**Problem**
Tell how many lines of the data below have the string "wykorzystać" in them. Say nothing more.

[Records from a dataset]
....
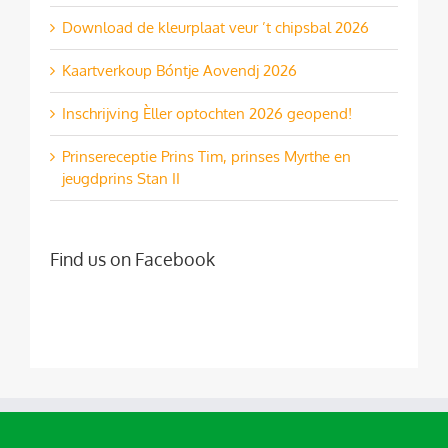
Download de kleurplaat veur ’t chipsbal 2026
Kaartverkoup Bóntje Aovendj 2026
Inschrijving Èller optochten 2026 geopend!
Prinsereceptie Prins Tim, prinses Myrthe en
jeugdprins Stan II
Find us on Facebook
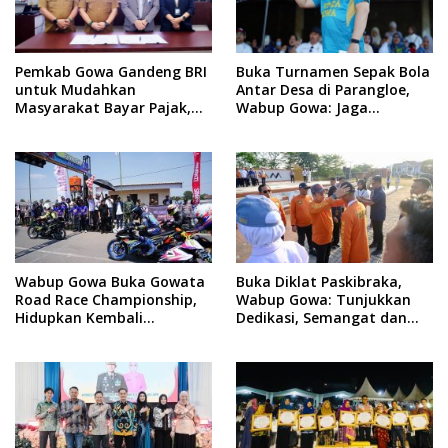
Pemkab Gowa Gandeng BRI
Buka Turnamen Sepak Bola
untuk Mudahkan
Antar Desa di Parangloe,
Masyarakat Bayar Pajak,
Wabup Gowa: Jaga
Targetkan PAD Rp307 Miliar
Persaudaraan dan
Sportivitas
Wabup Gowa Buka Gowata
Buka Diklat Paskibraka,
Road Race Championship,
Wabup Gowa: Tunjukkan
Hidupkan Kembali
Dedikasi, Semangat dan
Semangat Otomotif
Tanggung Jawab
Setelah 20 Tahun Vakum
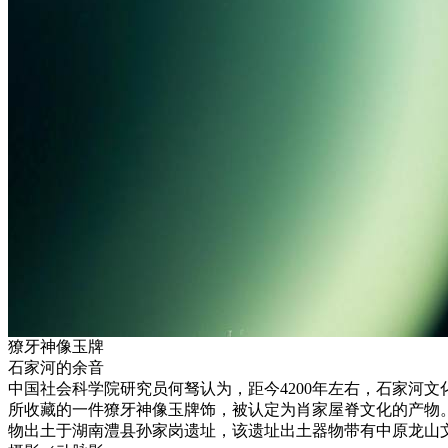
獠牙神像玉牌
石家河的余音
中国社会科学院研究员何驽认为，距今4200年左右，石家河文
所收藏的一件獠牙神像玉牌饰，被认定为肖家屋脊文化的产物。玉
物出土于湖南澧县孙家岗遗址，该遗址出土器物带有中原龙山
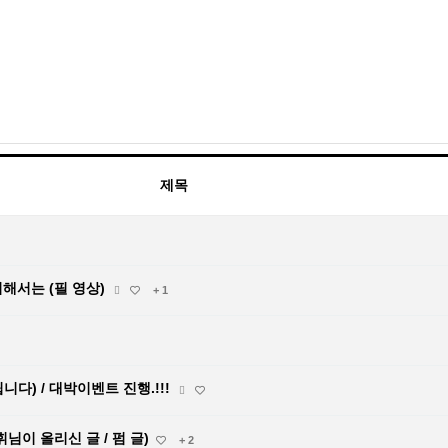
제목
위해서는 (필 영상)
+ 1
립니다) / 대박이벤트 진행.!!!
휘님이 올리신 글 / 펌 글)
+ 2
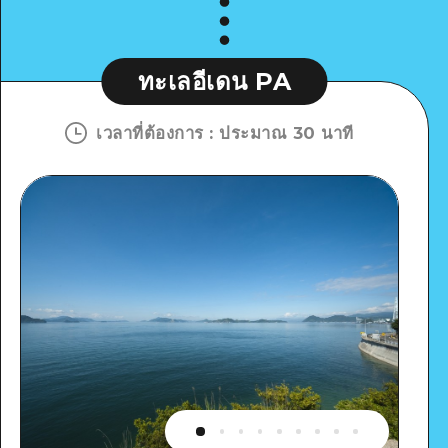
ทะเลอีเดน PA
เวลาที่ต้องการ
:
ประมาณ 30 นาที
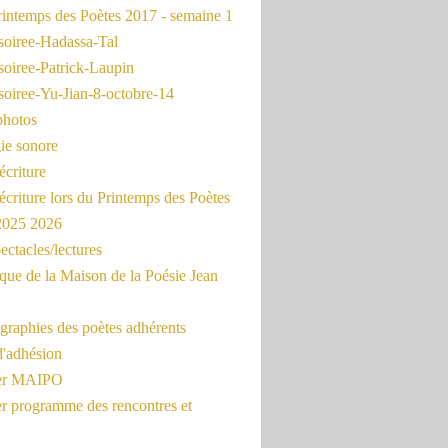
intemps des Poètes 2017 - semaine 1
soiree-Hadassa-Tal
soiree-Patrick-Laupin
soiree-Yu-Jian-8-octobre-14
photos
ie sonore
écriture
'écriture lors du Printemps des Poètes
 2025 2026
ectacles/lectures
que de la Maison de la Poésie Jean
graphies des poètes adhérents
d'adhésion
ier MAIPO
er programme des rencontres et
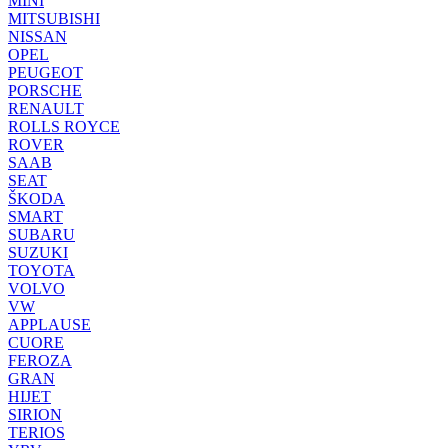
MINI
MITSUBISHI
NISSAN
OPEL
PEUGEOT
PORSCHE
RENAULT
ROLLS ROYCE
ROVER
SAAB
SEAT
ŠKODA
SMART
SUBARU
SUZUKI
TOYOTA
VOLVO
VW
APPLAUSE
CUORE
FEROZA
GRAN
HIJET
SIRION
TERIOS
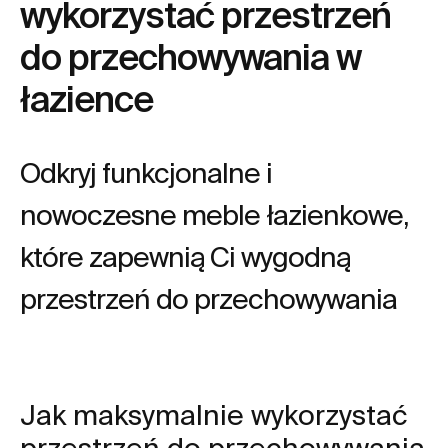
wykorzystać przestrzeń
do przechowywania w
łazience
Odkryj funkcjonalne i
nowoczesne meble łazienkowe,
które zapewnią Ci wygodną
przestrzeń do przechowywania
Jak maksymalnie wykorzystać
przestrzeń do przechowywania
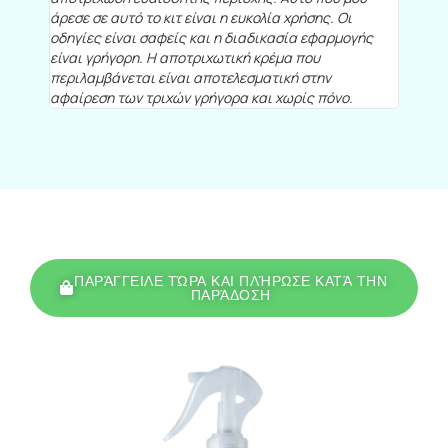
άρεσε σε αυτό το κιτ είναι η ευκολία χρήσης. Οι
οδηγίες είναι σαφείς και η διαδικασία εφαρμογής
είναι γρήγορη. Η αποτριχωτική κρέμα που
περιλαμβάνεται είναι αποτελεσματική στην
αφαίρεση των τριχών γρήγορα και χωρίς πόνο.
ΠΑΡΆΓΓΕΙΛΕ ΤΏΡΑ ΚΑΙ ΠΛΉΡΩΣΕ ΚΑΤΆ ΤΗΝ
ΠΑΡΆΔΟΣΗ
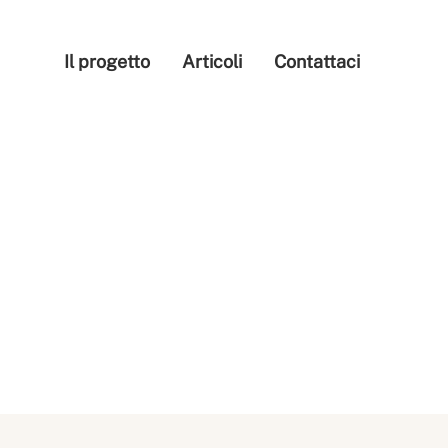
Il progetto
Articoli
Contattaci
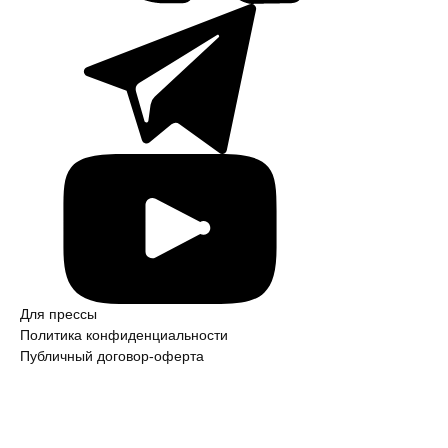
Для прессы
Политика конфиден­ци­аль­ности
Публичный договор-оферта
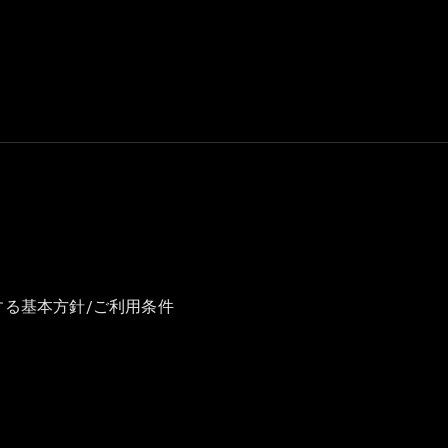
GLS
G-
電気
Class
G-Class
試乗リクエ
スト
オンライン
ショールー
ム
Stationwagon
する基本方針/ご利用条件
All
Stationwagon
CLA
Shooting
New
電気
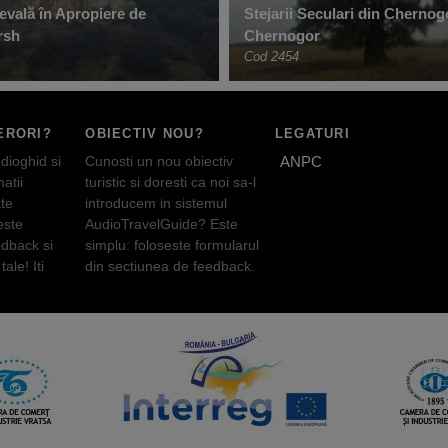
evală în Apropiere de
Stejarii Seculari din Chernog
rsh
Chernogor
Cod 2454
ERORI?
OBIECTIV NOU?
LEGATURI
dioghid si
Cunosti un nou obiectiv
ANPC
atii
turistic si doresti ca noi sa-l
te
introducem in sistemul
este
AudioTravelGuide? Este
edback si
simplu: foloseste formularul
tale! Iti
din sectiunea de feedback.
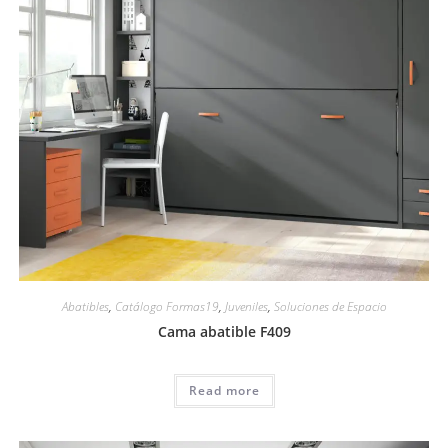
Abatibles
,
Catálogo Formas19
,
Juveniles
,
Soluciones de Espacio
Cama abatible F409
Read more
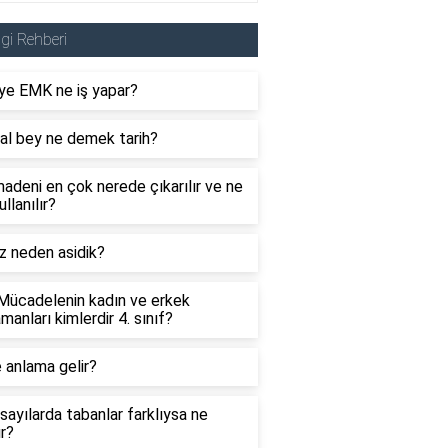
lgi Rehberi
ye EMK ne iş yapar?
al bey ne demek tarih?
adeni en çok nerede çıkarılır ve ne
ullanılır?
z neden asidik?
 Mücadelenin kadın ve erkek
manları kimlerdir 4. sınıf?
 anlama gelir?
sayılarda tabanlar farklıysa ne
ır?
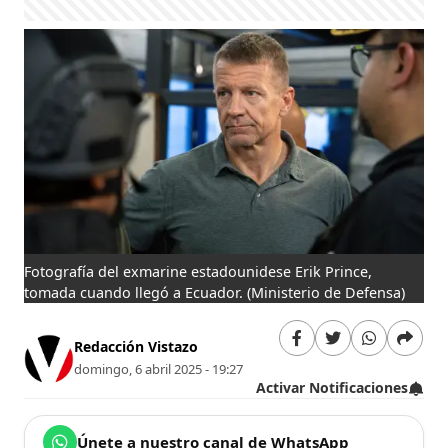
Fotografía del exmarine estadounidese Erik Prince,
tomada cuando llegó a Ecuador.
(Ministerio de Defensa)
Redacción Vistazo
domingo, 6 abril 2025 - 19:27
Activar Notificaciones
Únete a nuestro canal de WhatsApp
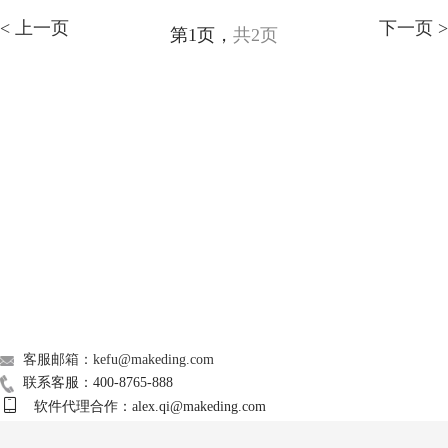
< 上一页
下一页 >
第1页，
共2页
GoldWave
Support
About
广告联盟
联系我们
客服邮箱：kefu@makeding.com
联系客服：400-8765-888
软件代理合作：alex.qi@makeding.com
....
**Exercise result**
2